### TASK INSTRUCTIONS
Please look for the string "Portugals" below and report every line in which it occurs.

»»

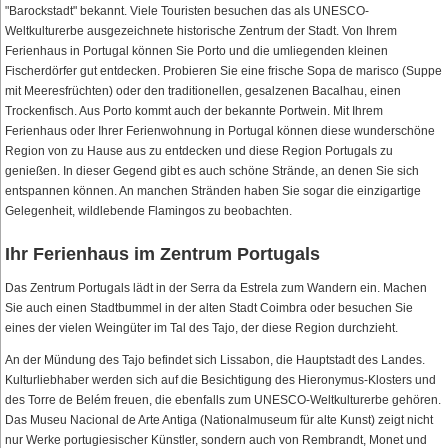
"Barockstadt" bekannt. Viele Touristen besuchen das als UNESCO-
Weltkulturerbe ausgezeichnete historische Zentrum der Stadt. Von Ihrem
Ferienhaus in Portugal können Sie Porto und die umliegenden kleinen
Fischerdörfer gut entdecken. Probieren Sie eine frische Sopa de marisco (Suppe
mit Meeresfrüchten) oder den traditionellen, gesalzenen Bacalhau, einen
Trockenfisch. Aus Porto kommt auch der bekannte Portwein. Mit Ihrem
Ferienhaus oder Ihrer Ferienwohnung in Portugal können diese wunderschöne
Region von zu Hause aus zu entdecken und diese Region Portugals zu
genießen. In dieser Gegend gibt es auch schöne Strände, an denen Sie sich
entspannen können. An manchen Stränden haben Sie sogar die einzigartige
Gelegenheit, wildlebende Flamingos zu beobachten.
Ihr Ferienhaus im Zentrum Portugals
Das Zentrum Portugals lädt in der Serra da Estrela zum Wandern ein. Machen
Sie auch einen Stadtbummel in der alten Stadt Coimbra oder besuchen Sie
eines der vielen Weingüter im Tal des Tajo, der diese Region durchzieht.
An der Mündung des Tajo befindet sich Lissabon, die Hauptstadt des Landes.
Kulturliebhaber werden sich auf die Besichtigung des Hieronymus-Klosters und
des Torre de Belém freuen, die ebenfalls zum UNESCO-Weltkulturerbe gehören.
Das Museu Nacional de Arte Antiga (Nationalmuseum für alte Kunst) zeigt nicht
nur Werke portugiesischer Künstler, sondern auch von Rembrandt, Monet und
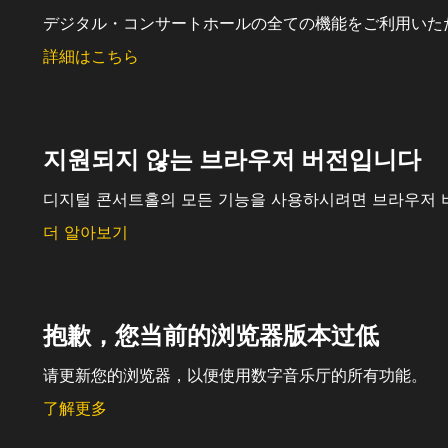
デジタル・コンサートホールの全ての機能をご利用いた
詳細はこちら
지원되지 않는 브라우저 버전입니다
디지털 콘서트홀의 모든 기능을 사용하시려면 브라우저 
더 알아보기
抱歉，您当前的浏览器版本过低
请更新您的浏览器，以便使用数字音乐厅的所有功能。
了解更多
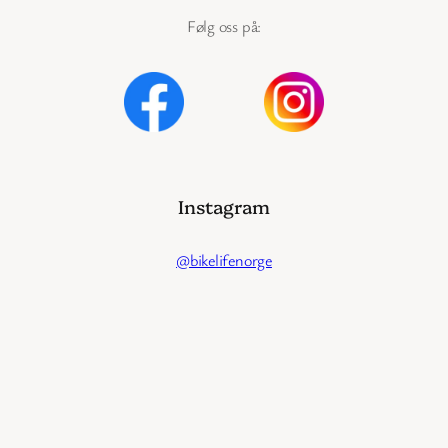
Følg oss på:
Instagram
@bikelifenorge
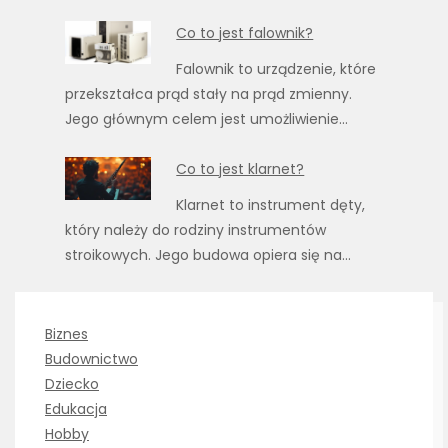
Co to jest falownik?
Falownik to urządzenie, które
przekształca prąd stały na prąd zmienny.
Jego głównym celem jest umożliwienie…
Co to jest klarnet?
Klarnet to instrument dęty,
który należy do rodziny instrumentów
stroikowych. Jego budowa opiera się na…
Biznes
Budownictwo
Dziecko
Edukacja
Hobby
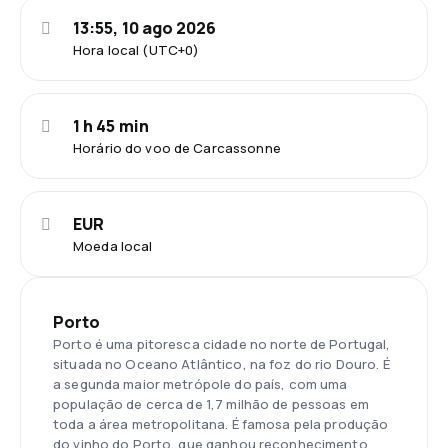
13:55, 10 ago 2026
Hora local (UTC+0)
1 h 45 min
Horário do voo de Carcassonne
EUR
Moeda local
Porto
Porto é uma pitoresca cidade no norte de Portugal,
situada no Oceano Atlântico, na foz do rio Douro. É
a segunda maior metrópole do país, com uma
população de cerca de 1,7 milhão de pessoas em
toda a área metropolitana. É famosa pela produção
do vinho do Porto, que ganhou reconhecimento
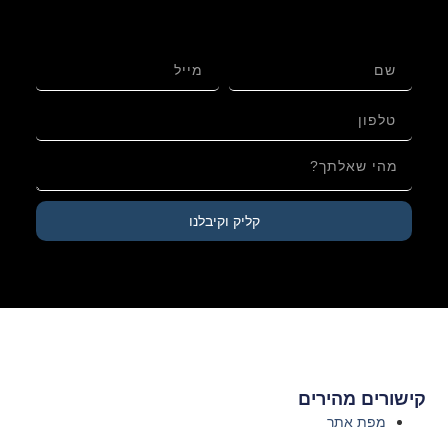
ריבוע רגל מכוונות, עור אמריקאי בגימור שיש – ספרדי –
גודל רגיל
קליק וקיבלנו
קישורים מהירים
מפת אתר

««

### ANSWER
Region von zu Hause aus zu entdecken und diese Region Portugals zu
Ihr Ferienhaus im Zentrum Portugals
Das Zentrum Portugals lädt in der Serra da Estrela zum Wandern ein. Machen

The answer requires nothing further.